**Exercise goal**
A single figure is required: the number of lines in the data below that hold the word "pozemky".

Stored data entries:

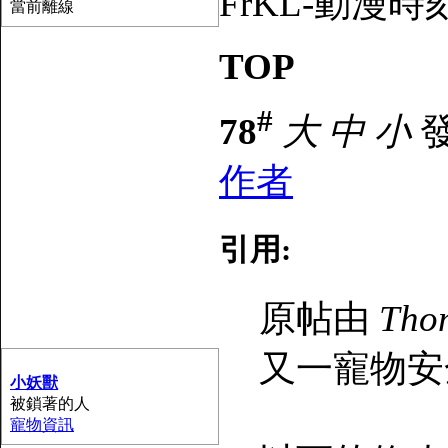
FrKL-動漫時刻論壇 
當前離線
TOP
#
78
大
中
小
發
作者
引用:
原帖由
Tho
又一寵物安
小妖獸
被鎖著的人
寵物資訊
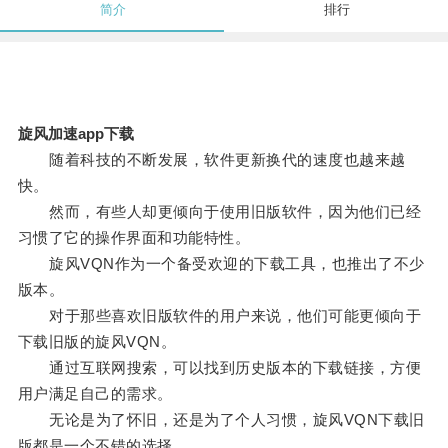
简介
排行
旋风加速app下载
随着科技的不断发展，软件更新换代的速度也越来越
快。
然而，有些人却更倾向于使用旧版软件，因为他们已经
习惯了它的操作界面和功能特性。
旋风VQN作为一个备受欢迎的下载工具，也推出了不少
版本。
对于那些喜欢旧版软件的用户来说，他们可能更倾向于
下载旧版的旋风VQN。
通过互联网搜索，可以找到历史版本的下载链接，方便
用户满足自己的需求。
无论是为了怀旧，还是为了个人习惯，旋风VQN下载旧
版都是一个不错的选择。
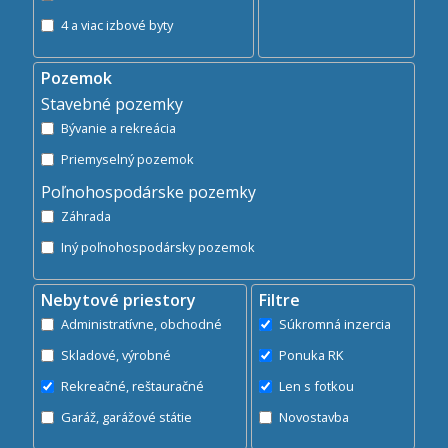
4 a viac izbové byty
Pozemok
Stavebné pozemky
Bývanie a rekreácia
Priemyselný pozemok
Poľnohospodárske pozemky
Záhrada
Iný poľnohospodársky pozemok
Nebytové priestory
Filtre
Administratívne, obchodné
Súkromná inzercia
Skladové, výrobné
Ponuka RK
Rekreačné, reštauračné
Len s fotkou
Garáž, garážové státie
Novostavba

**Response**
2